RECORDS TO PROCESS
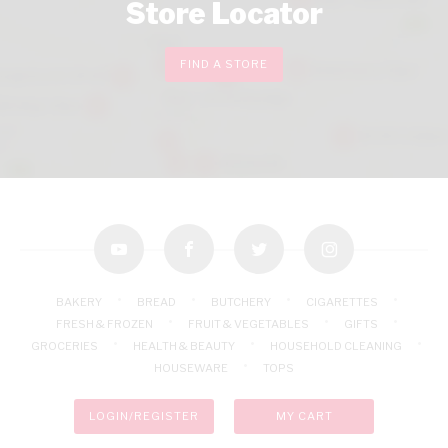
Store Locator
FIND A STORE
youtube
facebook
twitter
instagram
BAKERY
BREAD
BUTCHERY
CIGARETTES
FRESH & FROZEN
FRUIT & VEGETABLES
GIFTS
GROCERIES
HEALTH & BEAUTY
HOUSEHOLD CLEANING
HOUSEWARE
TOPS
LOGIN/REGISTER
MY CART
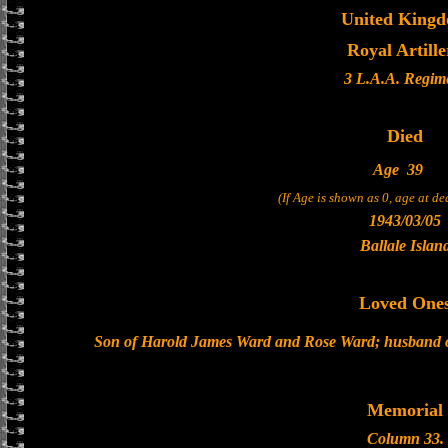
United King
Royal Artille
3 L.A.A. Regim
Died
Age
39
(If Age is shown as 0, age at d
1943/03/05
Ballale Islan
Loved One
Son of Harold James Ward and Rose Ward; husband o
Memorial
Column 33.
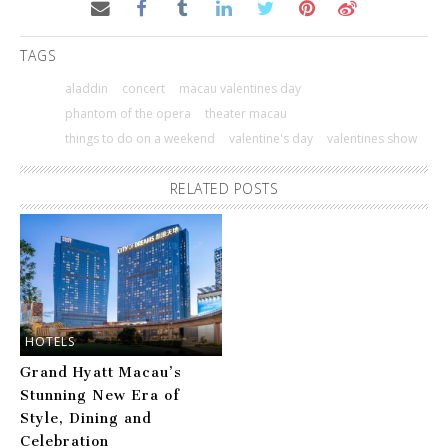
TAGS
aladdin
concert
macau valentines day
phantom of the opera
theater macau
things to do on a weekend
valentine's day
valentines show
RELATED POSTS
HOTELS
Grand Hyatt Macau’s
Stunning New Era of
Style, Dining and
Celebration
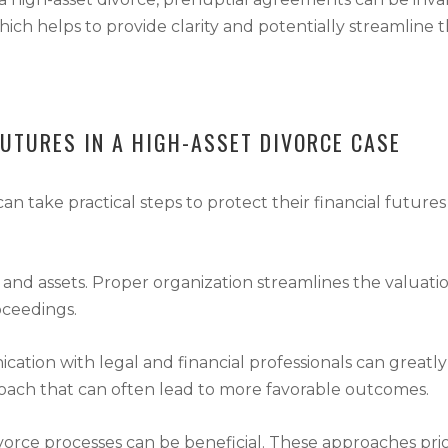
hich helps to provide clarity and potentially streamline t
FUTURES IN A HIGH-ASSET DIVORCE CASE
an take practical steps to protect their financial futures
and assets. Proper organization streamlines the valuatio
oceedings.
ion with legal and financial professionals can greatly 
proach that can often lead to more favorable outcomes.
ivorce processes can be beneficial. These approaches pr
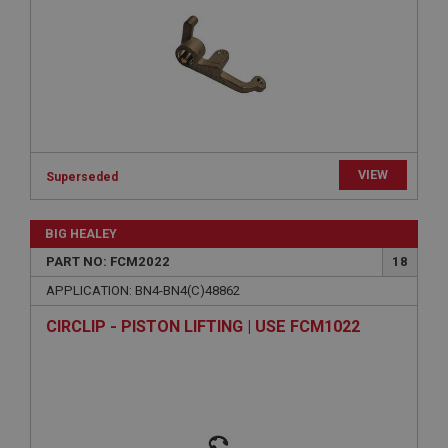
ASP.NET_SessionId
Microsoft Corporation
www.ahspares.co.uk
Session
General purpose platform session cookie, used by
sites written with Miscrosoft .NET based
technologies. Usually used to maintain an
anonymised user session by the server.
basket
VIEW
Superseded
www.ahspares.co.uk
Session
BIG HEALEY
Remembers your shopping basket across sessions.
PART NO: FCM2022
18
PopupISOClose.shown
APPLICATION: BN4-BN4(C)48862
.ahspares.co.uk
CIRCLIP - PISTON LIFTING | USE FCM1022
1 year
Country/currency selector for visitors outside the
UK
SubscribePanel.shown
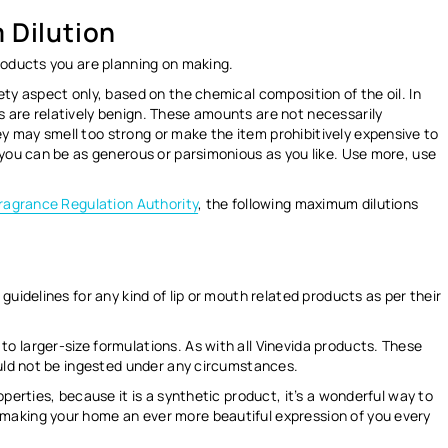
 Dilution
roducts you are planning on making.
ety aspect only
, based on the chemical composition of the oil. In
 are relatively benign. These amounts are not necessarily
 may smell too strong or make the item prohibitively expensive to
 you can be as generous or parsimonious as you like. Use more, use
Fragrance Regulation Authority
, the following maximum dilutions
guidelines for any kind of lip or mouth related products as per their
 larger-size formulations. As with all Vinevida products. These
ould not be ingested under any circumstances.
operties, because it is a synthetic product, it’s a wonderful way to
making your home an ever more beautiful expression of you every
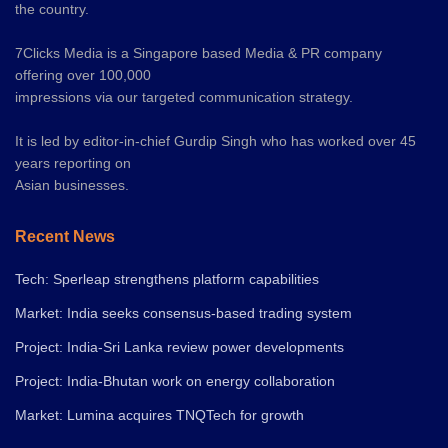
the country.
7Clicks Media is a Singapore based Media & PR company
offering over 100,000
impressions via our targeted communication strategy.
It is led by editor-in-chief Gurdip Singh who has worked over 45
years reporting on
Asian businesses.
Recent News
Tech: Sperleap strengthens platform capabilities
Market: India seeks consensus-based trading system
Project: India-Sri Lanka review power developments
Project: India-Bhutan work on energy collaboration
Market: Lumina acquires TNQTech for growth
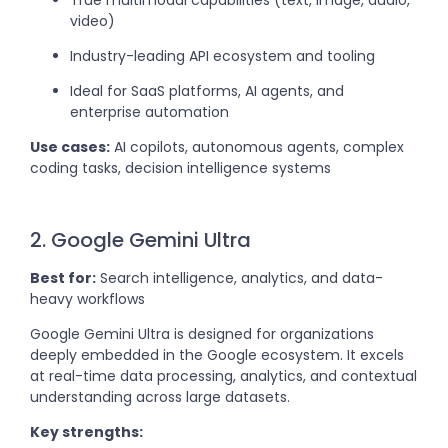
True multimodal capabilities (text, image, audio,
video)
Industry-leading API ecosystem and tooling
Ideal for SaaS platforms, AI agents, and
enterprise automation
Use cases:
AI copilots, autonomous agents, complex
coding tasks, decision intelligence systems
2. Google Gemini Ultra
Best for:
Search intelligence, analytics, and data-
heavy workflows
Google Gemini Ultra is designed for organizations
deeply embedded in the Google ecosystem. It excels
at real-time data processing, analytics, and contextual
understanding across large datasets.
Key strengths:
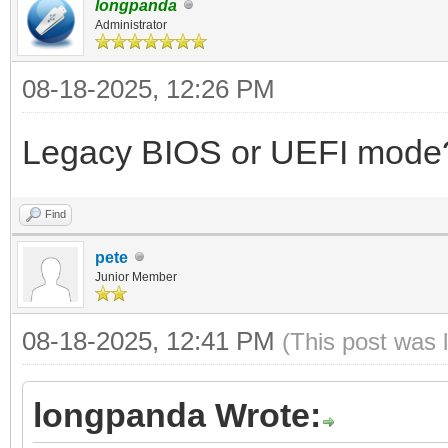
longpanda
Administrator
08-18-2025, 12:26 PM
Legacy BIOS or UEFI mode
Find
pete
Junior Member
08-18-2025, 12:41 PM
(This post was 
longpanda Wrote:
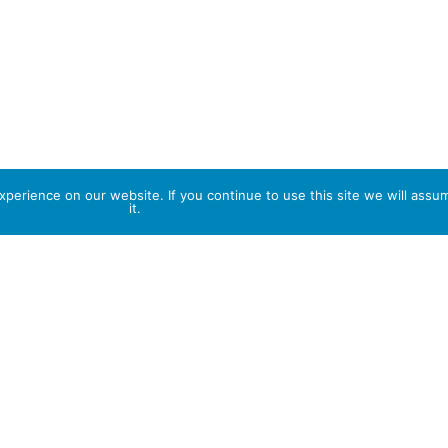
perience on our website. If you continue to use this site we will assu
it.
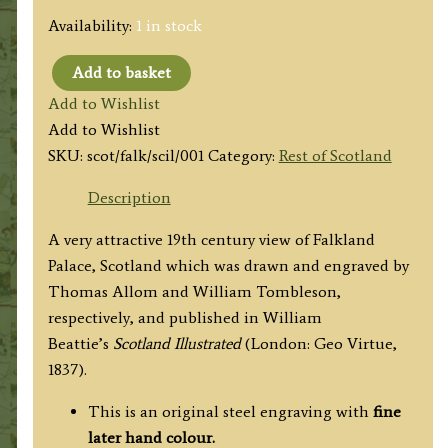
Availability:
1 in stock
Add to basket
'FALKLAND
Add to Wishlist
PALACE.
Add to Wishlist
(Fife-
SKU:
scot/falk/scil/001
Category:
Rest of Scotland
shire.)'
by
Description
Thomas
A very attractive 19th century view of Falkland
Allom
Palace, Scotland which was drawn and engraved by
/
Thomas Allom and William Tombleson,
William
respectively, and published in
William
Tombleson
Beattie’s
Scotland Illustrated
(London: Geo Virtue,
c.1837
1837).
quantity
This is an original steel engraving with
fine
later hand colour.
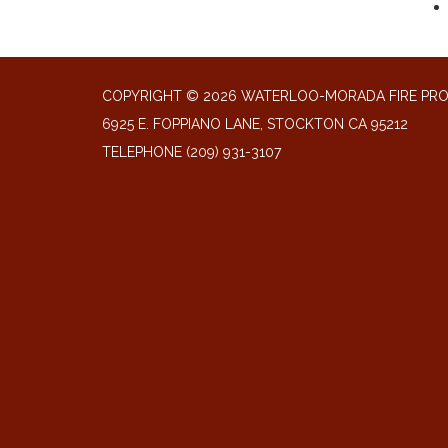
COPYRIGHT © 2026 WATERLOO-MORADA FIRE PR
6925 E. FOPPIANO LANE, STOCKTON CA 95212
TELEPHONE
(209) 931-3107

EXERCISE AIM
For the word "over", report how many lines of the records contain it; respond with the number only.

TASK SOLUTION
2